Außer in den ausdrücklich im Gesetz vorgesehenen Fällen muß sich die Gemeinde freilich auch dann effektive Einwirkungsrechte auf die Gesellschaft sichern, wenn nur so bestimmte Ansprüche realisiert werden können, denen die Gemeinde seitens des Bürgers ausgesetzt ist. So muß die Gemeinde sich z.B. zur Verwirklichung des Verschaffungsanspruches auf der "ersten Stufe" entsprechende Einwirkungsmöglichkeiten vorbehalten, da ihr sonst die Erfüllung des Anspruches unmöglich wäre mit der Folge, daß sie Schadensersatzansprüchen des Bürgers ausgesetzt sein könnte. In diesen Fällen ist die Erforderlichkeit einer Einwirkungsmöglichkeit also die Folge eines bereits bestehenden subjektiven Rechts des Bürgers. Dagegen folgt aus einem rein objektiv-rechtlich, nämlich aus dem Grundsatz des "Vorbehaltes des Gesetzes", begründeten "Satzungserfordernis", wie Koch es fordert - selbst wenn es entgegen den vorstehenden Ausführungen vorliegend überhaupt gelten würde -, nicht das vom Kläger behauptete subjektive Recht.

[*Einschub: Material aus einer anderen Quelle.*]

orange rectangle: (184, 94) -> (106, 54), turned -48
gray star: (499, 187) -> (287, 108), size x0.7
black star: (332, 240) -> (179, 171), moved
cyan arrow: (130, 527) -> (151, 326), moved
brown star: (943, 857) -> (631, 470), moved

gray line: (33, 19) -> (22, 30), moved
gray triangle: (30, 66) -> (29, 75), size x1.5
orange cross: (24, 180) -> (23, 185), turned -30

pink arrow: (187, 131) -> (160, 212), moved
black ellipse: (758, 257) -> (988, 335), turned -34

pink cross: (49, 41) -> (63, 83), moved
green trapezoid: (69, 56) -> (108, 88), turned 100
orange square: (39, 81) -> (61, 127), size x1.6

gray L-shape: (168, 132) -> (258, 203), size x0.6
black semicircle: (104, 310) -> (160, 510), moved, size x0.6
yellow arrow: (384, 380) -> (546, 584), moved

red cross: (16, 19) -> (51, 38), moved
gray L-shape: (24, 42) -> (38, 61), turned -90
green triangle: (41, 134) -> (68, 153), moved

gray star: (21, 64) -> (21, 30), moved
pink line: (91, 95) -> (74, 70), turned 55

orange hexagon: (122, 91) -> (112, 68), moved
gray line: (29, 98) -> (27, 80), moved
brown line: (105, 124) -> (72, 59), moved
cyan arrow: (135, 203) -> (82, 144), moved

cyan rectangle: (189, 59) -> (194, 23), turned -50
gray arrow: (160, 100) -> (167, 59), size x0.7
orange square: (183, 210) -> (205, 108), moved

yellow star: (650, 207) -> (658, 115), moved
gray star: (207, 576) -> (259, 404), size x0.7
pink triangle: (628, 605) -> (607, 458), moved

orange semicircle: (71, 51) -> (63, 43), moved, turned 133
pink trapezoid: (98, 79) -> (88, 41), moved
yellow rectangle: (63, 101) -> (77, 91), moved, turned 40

Dem Kläger steht, wie bereits dargelegt, gerade kein Verschaffungsanspruch hinsichtlich einer. bestimmten Preisgestaltung zu, so daß er auch aus einem behaupteten "Satzungsvorbehalt" nichts für sich herleiten kann.

10.

Nachdem der Kläger somit bereits keine Einwirkung der Beklagten auf die Beigeladene im Sinne einer seinen Vorstellungen entsprechenden Preisgestaltung verlangen kann, brauchte nicht mehr entschieden zu werden, ob die Beklagte ihren nach Ansicht des Klägers bestehenden Pflichten nicht bereits durch den Beschluß des Stadtrates vom 24.2.1994, mit dem der Beschluß des Aufsichtsrates der Beigeladenen vom 23.2. 1994 zustimmend zur Kenntnis genommen wurde, ausreichend nachgekommen ist. Nur zur Abrundung wird daher darauf hingewiesen, daß der Stadtrat zwar, wäre er mit der vom Aufsichtsrat beschlossenen Preisgestaltung nicht einverstanden gewesen, nicht selbst eine andere Preisgestaltung hätte beschließen können, daß aber gleichwohl für das Vorhandensein effektiver Einwirkungsmöglichkeiten bereits die Besetzung des Aufsichtsrates vor allem mit Stadtratsmitgliedern entsprechend dem Stärkeverhältnis der im Stadtrat vertretenen Parteien spricht, weiterhin die Tatsache, daß das „Ersuchen" vom 27. 1. 1994 tatsächlich erfolgreich war, und schließlich auch die Möglichkeit der Beklagten als Alleingesellschafterin, als "ultima ratio" die Gesellschaft aufzulösen.